*** Opening GIVEN DATA ***
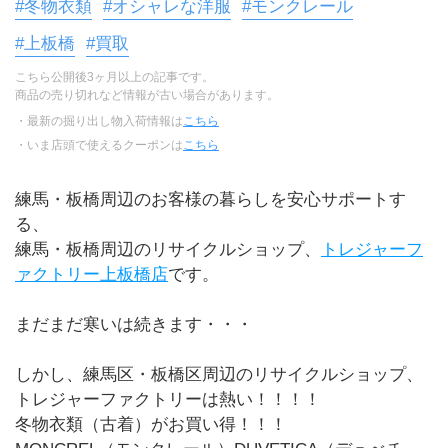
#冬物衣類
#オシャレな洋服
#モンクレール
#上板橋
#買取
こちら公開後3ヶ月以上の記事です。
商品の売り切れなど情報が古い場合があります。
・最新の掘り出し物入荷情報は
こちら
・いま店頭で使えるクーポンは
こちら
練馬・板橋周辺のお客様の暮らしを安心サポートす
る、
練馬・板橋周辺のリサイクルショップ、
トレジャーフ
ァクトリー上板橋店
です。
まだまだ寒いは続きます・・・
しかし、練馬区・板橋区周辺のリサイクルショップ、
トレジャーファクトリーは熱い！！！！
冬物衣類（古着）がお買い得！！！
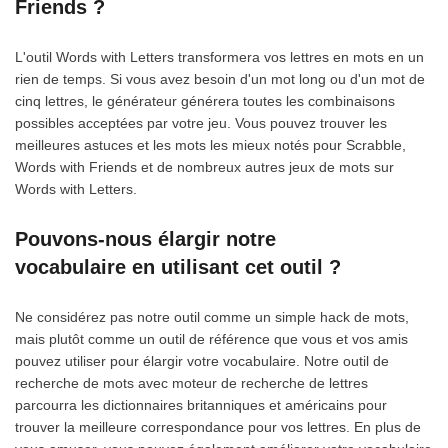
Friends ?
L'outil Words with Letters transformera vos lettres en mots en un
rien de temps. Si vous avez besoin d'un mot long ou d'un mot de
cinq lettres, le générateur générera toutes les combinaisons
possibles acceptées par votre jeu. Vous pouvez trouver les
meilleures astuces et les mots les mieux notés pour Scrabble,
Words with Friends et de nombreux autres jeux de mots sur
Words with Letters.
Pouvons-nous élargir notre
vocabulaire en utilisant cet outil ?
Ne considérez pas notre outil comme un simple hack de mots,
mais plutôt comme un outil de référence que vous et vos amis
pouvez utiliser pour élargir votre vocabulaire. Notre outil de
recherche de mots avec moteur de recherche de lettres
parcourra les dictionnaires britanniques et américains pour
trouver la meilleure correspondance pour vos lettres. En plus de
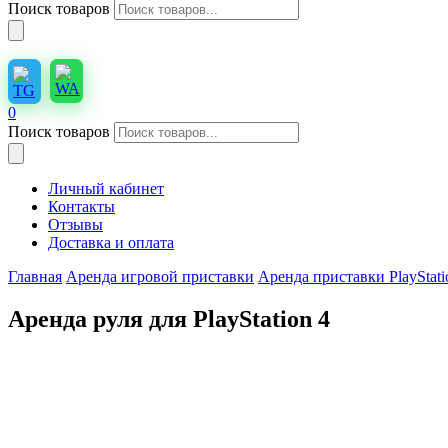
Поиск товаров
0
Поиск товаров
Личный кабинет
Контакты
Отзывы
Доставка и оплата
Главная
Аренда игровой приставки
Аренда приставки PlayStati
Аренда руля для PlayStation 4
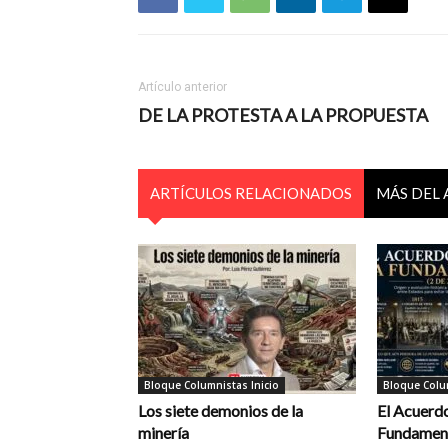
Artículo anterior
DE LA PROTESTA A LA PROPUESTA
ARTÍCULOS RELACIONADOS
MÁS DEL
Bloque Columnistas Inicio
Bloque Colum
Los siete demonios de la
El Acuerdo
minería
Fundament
*** Closing GIVEN DATA ***
WHAT IS REQUIRED: Without the pictures, reproduce the entries exactly.

ANSWER FOR THE TASK:
#冬物衣類
#オシャレな洋服
#モンクレール
#上板橋
#買取
こちら公開後3ヶ月以上の記事です。
商品の売り切れなど情報が古い場合があります。
・最新の掘り出し物入荷情報は
こちら
・いま店頭で使えるクーポンは
こちら
練馬・板橋周辺のお客様の暮らしを安心サポートす
る、
練馬・板橋周辺のリサイクルショップ、
トレジャーフ
ァクトリー上板橋店
です。
まだまだ寒いは続きます・・・
しかし、練馬区・板橋区周辺のリサイクルショップ、
トレジャーファクトリーは熱い！！！！
冬物衣類（古着）がお買い得！！！
Friends ?
L'outil Words with Letters transformera vos lettres en mots en un
rien de temps. Si vous avez besoin d'un mot long ou d'un mot de
cinq lettres, le générateur générera toutes les combinaisons
possibles acceptées par votre jeu. Vous pouvez trouver les
meilleures astuces et les mots les mieux notés pour Scrabble,
Words with Friends et de nombreux autres jeux de mots sur
Words with Letters.
Pouvons-nous élargir notre
vocabulaire en utilisant cet outil ?
Ne considérez pas notre outil comme un simple hack de mots,
mais plutôt comme un outil de référence que vous et vos amis
pouvez utiliser pour élargir votre vocabulaire. Notre outil de
recherche de mots avec moteur de recherche de lettres
parcourra les dictionnaires britanniques et américains pour
trouver la meilleure correspondance pour vos lettres. En plus de
Поиск товаров
0
Поиск товаров
Личный кабинет
Контакты
Отзывы
Доставка и оплата
Главная
Аренда игровой приставки
Аренда приставки PlayStati
Аренда руля для PlayStation 4
Artículo anterior
DE LA PROTESTA A LA PROPUESTA
ARTÍCULOS RELACIONADOS
MÁS DEL
Bloque Columnistas Inicio
Bloque Colum
Los siete demonios de la
El Acuerdo
minería
Fundament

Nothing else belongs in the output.